You're reading: US says additional prosecution of Tymoshenko to be stumbling block in relations with Ukraine

  Philip H. Gordon, assistant secretary of state for European and Eurasian affairs, has said that the U.S. government are disturbed to see the Ukraine’s Prosecutor General’s Office continuing to pursue additional investigations against former Prime Minister Yulia Tymoshenko.

“We also urge the government of Ukraine to cease further prosecutions against them and other political opposition leaders. While two former members of Ms. Tymoshenko’s former Cabinet were released earlier this year, we are disturbed to see the Prosecutor General’s Office continuing to pursue additional investigations against Ms. Tymoshenko and Mr. Lutsenko,” he said in a statement in the Center for U.S.-Ukrainian Relations in Washington, reads a posting on the official website of Tymoshenko.

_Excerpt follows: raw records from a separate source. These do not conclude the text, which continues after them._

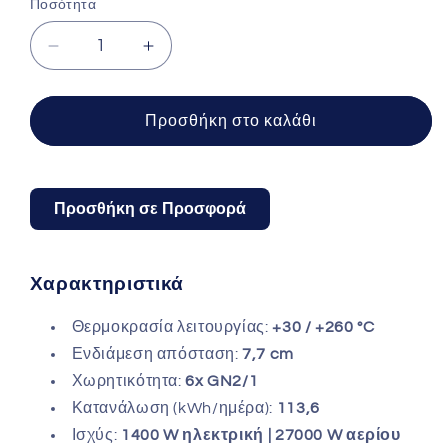
Ποσότητα
Μείωση
Αύξηση
ποσότητας
ποσότητας
για
για
UNOX
UNOX
Προσθήκη στο καλάθι
φούρνος
φούρνος
αερίου
αερίου
6GN
6GN
2/1
2/1
Προσθήκη σε Προσφορά
CHEFTOP-
CHEFTOP-
X™
X™
Digital.ID™
Digital.ID™
Χαρακτηριστικά
XEDA-
XEDA-
0621-
0621-
Θερμοκρασία λειτουργίας:
+30 / +260 °C
GXRS
GXRS
Ενδιάμεση απόσταση:
7,7 cm
Χωρητικότητα:
6x GN2/1
Κατανάλωση (kWh/ημέρα):
113,6
Ισχύς:
1400 W ηλεκτρική | 27000 W αερίου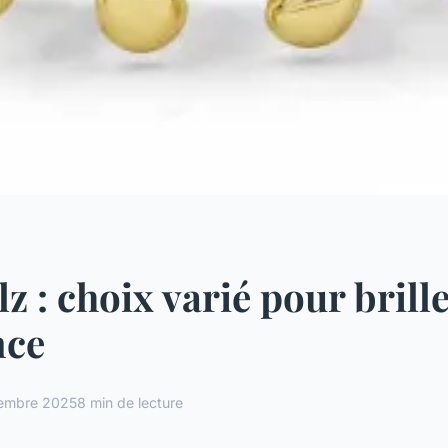
lz : choix varié pour brill
nce
embre 2025
8 min de lecture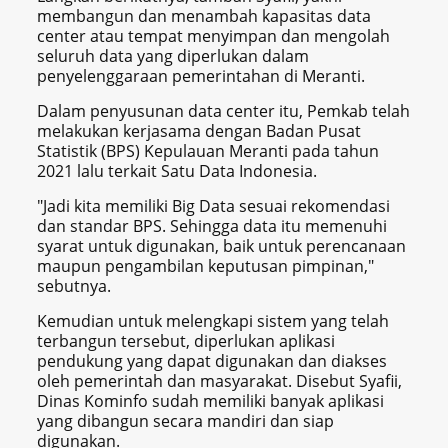
membangun dan menambah kapasitas data
center atau tempat menyimpan dan mengolah
seluruh data yang diperlukan dalam
penyelenggaraan pemerintahan di Meranti.
Dalam penyusunan data center itu, Pemkab telah
melakukan kerjasama dengan Badan Pusat
Statistik (BPS) Kepulauan Meranti pada tahun
2021 lalu terkait Satu Data Indonesia.
"Jadi kita memiliki Big Data sesuai rekomendasi
dan standar BPS. Sehingga data itu memenuhi
syarat untuk digunakan, baik untuk perencanaan
maupun pengambilan keputusan pimpinan,"
sebutnya.
Kemudian untuk melengkapi sistem yang telah
terbangun tersebut, diperlukan aplikasi
pendukung yang dapat digunakan dan diakses
oleh pemerintah dan masyarakat. Disebut Syafii,
Dinas Kominfo sudah memiliki banyak aplikasi
yang dibangun secara mandiri dan siap
digunakan.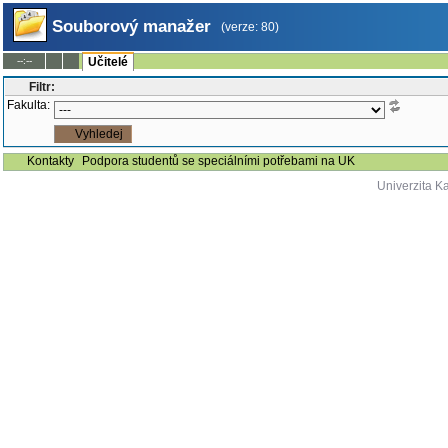
Souborový manažer
(verze: 80)
--:--
Učitelé
Filtr:
Fakulta:
Kontakty
Podpora studentů se speciálními potřebami na UK
Univerzita K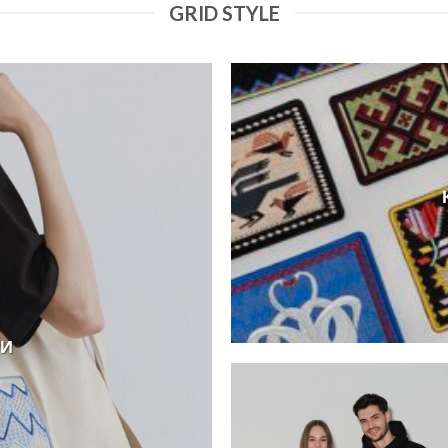
GRID STYLE
РИ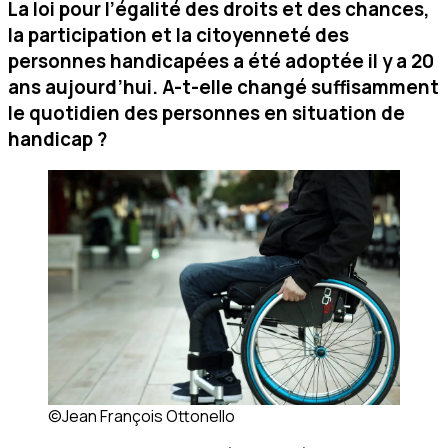
La loi pour l’égalité des droits et des chances,
la participation et la citoyenneté des
personnes handicapées a été adoptée il y a 20
ans aujourd’hui. A-t-elle changé suffisamment
le quotidien des personnes en situation de
handicap ?
©Jean François Ottonello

He again said that the United States “call for Ms. Tymoshenko’s release, the release of other members of her former government and the restoration of their full civil and political rights

“When I was in Ukraine earlier this year, I reiterated our concerns about politically motivated prosecutions of opposition leaders. Such trials undermine democracy and democratic values, risk ingraining self-censorship in the media, and discourage civic participation given fear of prosecution. They also create a stumbling block in our bilateral relations as well as in Ukraine’s quest to become a truly democratic society,” Gordon said.

He said that Ukraine’s parliamentary elections come at a time when Ukraine is preparing to assume the Chairmanship-in-Office of the Organization for Security and Co-operation in Europe (OSCE) in 2013.

“In order for Ukraine to lead by example and demonstrate its commitment to the Helsinki principles on democracy and good governance, it will be important to demonstrate that its elections met the highest international standards,” he stated.

“We look forward to working with Ukraine to ensure that the OSCE remains a potent force for democracy, human rights, and rule of law across Europe and Central Asia,” he said.

“We encourage Ukraine to seize the opportunity of the October parliamentary elections and to use them as a springboard toward becoming a modern, prosperous, democratic, European country,” he concluded.